I bùsslanéi, o buslânein, sono biscotti secchi a forma di ciambelllina, del peso di 25-30 gr.ciascuno, tipici della provincia di Piacenza, un tempo venduti soprattutto nei giorni di mercato agli angoli delle piazze.
Gli ambulanti, detti "busslanèr", li portavano in sacchi bianchi freschi di bucato e trattenute da un filo a formare collane di pezzature diverse: da 10 o da 20. Sino agli anni ’70 del ‘900 venivano regalati dai padrini ai cresimandi che li portavano a bandoliera. La lavorazione tradizionale è lunghissima e faticosa: Si cominciava a mezzanotte ad impastare farina, burro, poco zucchero, lievito naturaIe (il lievito madre del pane) ed un pizzico di sale.
Si lasciavano lievitare per almeno un ora, poi erano scottati in acqua bolleate, raffreddati in acqua fredda, e infine messi sulle teglie ed infornati nel forno a legna riscaldato con legna di robinia. La cottura durava circa un’ora. Una volta raffreddati, si passava a confezionare le collane che poi venivano messe nei sacchi e all’aba erano pronte per partire per il mercato.
La lavorazione dei bùsslanei assomiglia molto a quella dei taralli, la quale richiede una scottatura in acqua prima della cottura in forno. Questa lavorazione serviva a rendere le ciambelline friabili e al tempo stesso ne consentiva una lunga conservazione. Un tempo venivano proposte in tre varianti: di sola farina di frumento e acqua, oppure di farina e burro (variante detta “da brodo”) o ancora, le più golose, di farina, burro e zucchero. Ai giorni nostri è sopravvissuta solo quest’ultima e la produzione, per altro molto scarsa, è limitata a San Nicolò dove ha luogo la “Fera dei Buslânein” che si tiene nella prima settimana di giugno. In quest’occasione, negli stand si vendono le ciambelline nella loro confezione tradizionale, cioè infilate a formare lunghe collane.

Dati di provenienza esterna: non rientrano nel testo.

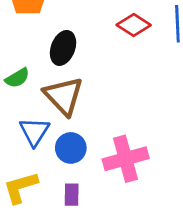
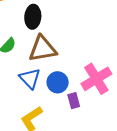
brown triangle: (64, 96) -> (43, 49), turned -40
purple rectangle: (72, 195) -> (74, 101), moved

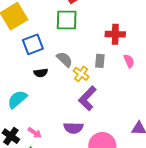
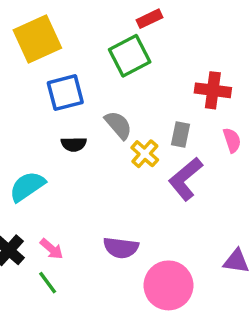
green square: (67, 20) -> (130, 56), turned -35
purple L-shape: (87, 98) -> (185, 179), moved

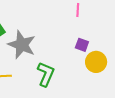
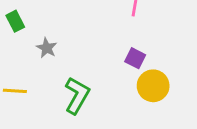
gray star: (22, 45) -> (47, 48), size x0.5

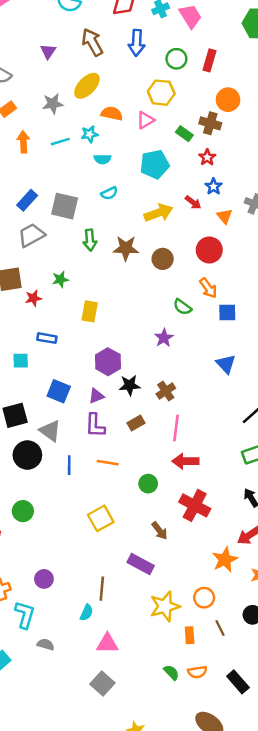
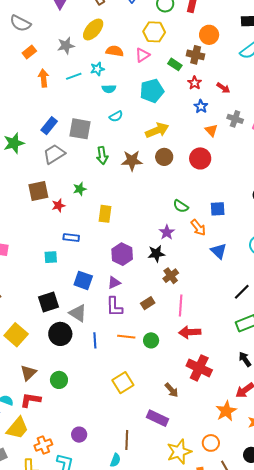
red arrow: (193, 202) -> (223, 88), moved
brown circle: (163, 259) -> (164, 157), moved
orange arrow: (208, 288) -> (198, 228), moved
black star: (130, 385) -> (156, 254), moved
green circle: (148, 484) -> (151, 340), moved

Pare che queste ciambelline fossero già note ai primi del 1300 e che i monaci della Chiesa di San Savino ne facessero omaggio ai canonici della cattedrale.
Si pensa che il nome derivi dal diminutivo di "bùslan" a sua volta derivato dal termine celtico bés ‘mbesolàt oppure dal latino buccellatum, cioè: pane da trasformare in buccelli (piccoli tozzi). Lo storico piacentino Aldo Ambrogio, data la loro comparsa alla seconda metà del 1700 nella parte alta della Val Tidone. Certo è che la "Real Giunta sopra l’Annona", nel 1764, con un "Avviso" emanato vietava tassativamente l’esportazione “fuori dallo Stato di quantità alcuna, sotto qualsivoglia pretesto…. di ciambelle dette volgarmente Bocciolani di Pianello”.
A fine ‘800 i forni erano nel comune di Pecorara e la vendita si faceva ai mercati settimanali di Pianello, Borgonovo, Castel San Giovanni e Piacenza. Successivamente la produzione si è accentrata nella bassa Val Trebbia a Mamago e La Noce.
La lavorazione alquanto impegnativa e lunga è la causa principale della drastica riduzione della produzione. Tranne alcuni artigiani e pasticcerie che mantengono la ricetta tradizionale, la maggior parte propone una tipologia molto simile a biscotti di mezza frolla. A parte la fiera, la diffusione e quindi il consumo sono gradualmente diminuiti con i passaggi generazionali.
La ricetta, tratta dal libro "400 ricette della cucina Piacentina " della studiosa di tradizioni, folklore e cucina piacentine Carmen Artocchini, prevede per 25 ciambelline:
500g. di farina, 100g. di zucchero, 80g. di burro, 120ml di latte o vino bianco, un pizzico di sale, una buccia di limone grattugiata.
Preparazione.
Preparare un impasto con la farina, zucchero, sale, burro fuso e latte. Una volta ottenuto l’impasto lasciarlo riposare ricoperto da una pellicola per circa 30 minuti. Preparare dei filoncini di circa 15cm. e del diametro di circa 2cm. e unirli attorno a un dito formando una ciambellina. A parte fate scaldare, (non bollire), una capiente pentola piena di acqua, immergere le ciambelline per circa un minuto, poi scolarle e lasciarle riposare su di un asciughino per circa un paio di ore. Dopo cuocerle a forno caldo 180° per 15 minuti, abbassare la temperatura a 160° e continuare la cottura per altri 15 minuti.
Croccanti e friabili, profumano di grano, di burro e di limone. In bocca sono suadenti con lievi note burrose e con un gusto dolce moderato. Sono ideali da abbinare alla Malvasia di Candia passita dei Colli Piacentini. L’abbinamento con il vino è anche il loro abbinamento storico, ma sono buonissime anche nel latte.